Achieving "Oneness" in a Small Group (pt 1)

Several strategies that can help your groups really connect

Note: This is Part 1 of a two-part article. Click here to read Part 2.

When churches start small-group ministries, most hope that new groups will continue to grow both numerically and in relationship with Christ and one another. One of the keys to sustain this type of growth over time is something the Bible calls "oneness." Here's my definition of oneness: "Relationships characterized by unity of purpose and love for one another even in the face of extreme opposition or internal conflict."

Genuine oneness, while an internal quality, is almost always noticed by outsiders, drawing them to the source of that same oneness. That's why oneness is one of the main engines that will drive small-group growth.

In John 17:20, Jesus prayed perhaps his most urgent prayer for his disciple group: "The goal is for all of them to become one heart and mind—just as you, Father, are in me and I in you, so they might be one heart and mind with us. Then the world might believe that you, in fact, sent me. The same glory you gave me, I gave them, so they'll be as unified and together as we are—I in them and you in me. Then they'll be mature in this oneness, and give the godless world evidence that you've sent me and loved them in the same way you've loved me" (The Message, emphasis added).

It's startling that Jesus prayed his disciples' oneness would be comparable to that of the Trinity! But he did. Because the result of that type of oneness is a changed world—one where Christ followers are in community with the triune God and in community with one another. And as a result, the unbelieving world will stand up and take notice of the source of that oneness, which is Jesus Christ.

Oneness does not come naturally in churches where there are crowds but little community.
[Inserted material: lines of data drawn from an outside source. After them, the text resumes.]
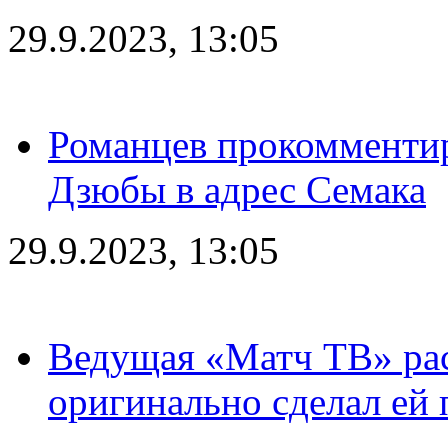
29.9.2023, 13:05
Романцев прокомментир
Дзюбы в адрес Семака
29.9.2023, 13:05
Ведущая «Матч ТВ» рас
оригинально сделал ей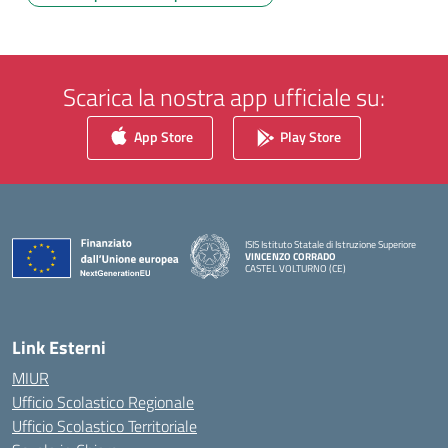
Scarica la nostra app ufficiale su:
App Store
Play Store
ISIS Istituto Statale di Istruzione Superiore
VINCENZO CORRADO
CASTEL VOLTURNO (CE)
— Visita la pagina iniziale della scuola
Link Esterni
MIUR
Ufficio Scolastico Regionale
Ufficio Scolastico Territoriale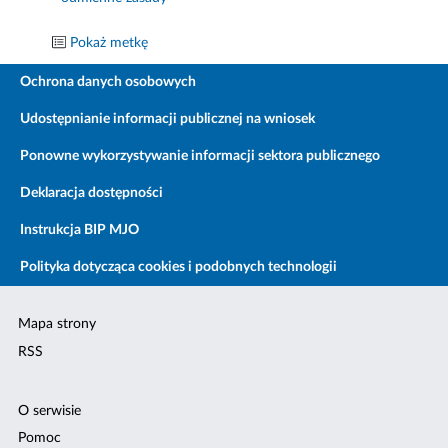
Pokaż metkę
Ochrona danych osobowych
Udostępnianie informacji publicznej na wniosek
Ponowne wykorzystywanie informacji sektora publicznego
Deklaracja dostępności
Instrukcja BIP MJO
Polityka dotycząca cookies i podobnych technologii
Mapa strony
RSS
O serwisie
Pomoc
That is why in most church settings, a small group is a prerequisite to oneness. However, a small group is not a guarantee of oneness. This is why we need to prayerfully consider the selection of our "oneness strategy."

Funnels to Oneness

One way to think about the oneness pathway from crowd to community is to imagine a funnel. A funnel is a device that has a wide opening at one end and a small opening at the other. Funnels help get things into small, hard-to-reach places by making one end very small and focused and the other end broad end easy to access. Likewise, churches can use "funnels" to help guide diverse and relationally-distant crowds into smaller communities along their pathway to oneness.

Below are a few examples:

The Silo Funnel

The reality is that every church has small groups of some kind, whether or not they are aware of them. Every church has relational clusters that exist in Sunday school classes, choirs, specialized ministries, or even what some people call cliques.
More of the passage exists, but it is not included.